*Directions*
Produce one exact copy of the records, no pictures.

[Entries shown Boundary: Start]

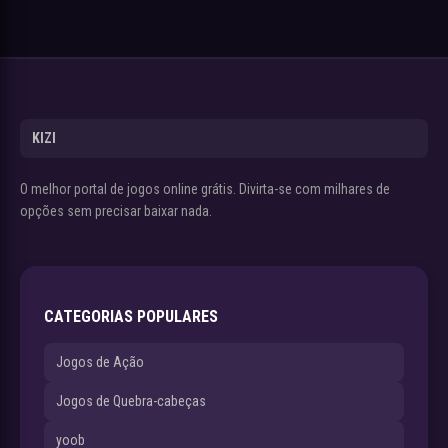
KIZI
O melhor portal de jogos online grátis. Divirta-se com milhares de
opções sem precisar baixar nada.
CATEGORIAS POPULARES
Jogos de Ação
Jogos de Quebra-cabeças
yoob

[Entries shown Boundary: End]

*Solution for this problem*
KIZI
O melhor portal de jogos online grátis. Divirta-se com milhares de
opções sem precisar baixar nada.
CATEGORIAS POPULARES
Jogos de Ação
Jogos de Quebra-cabeças
yoob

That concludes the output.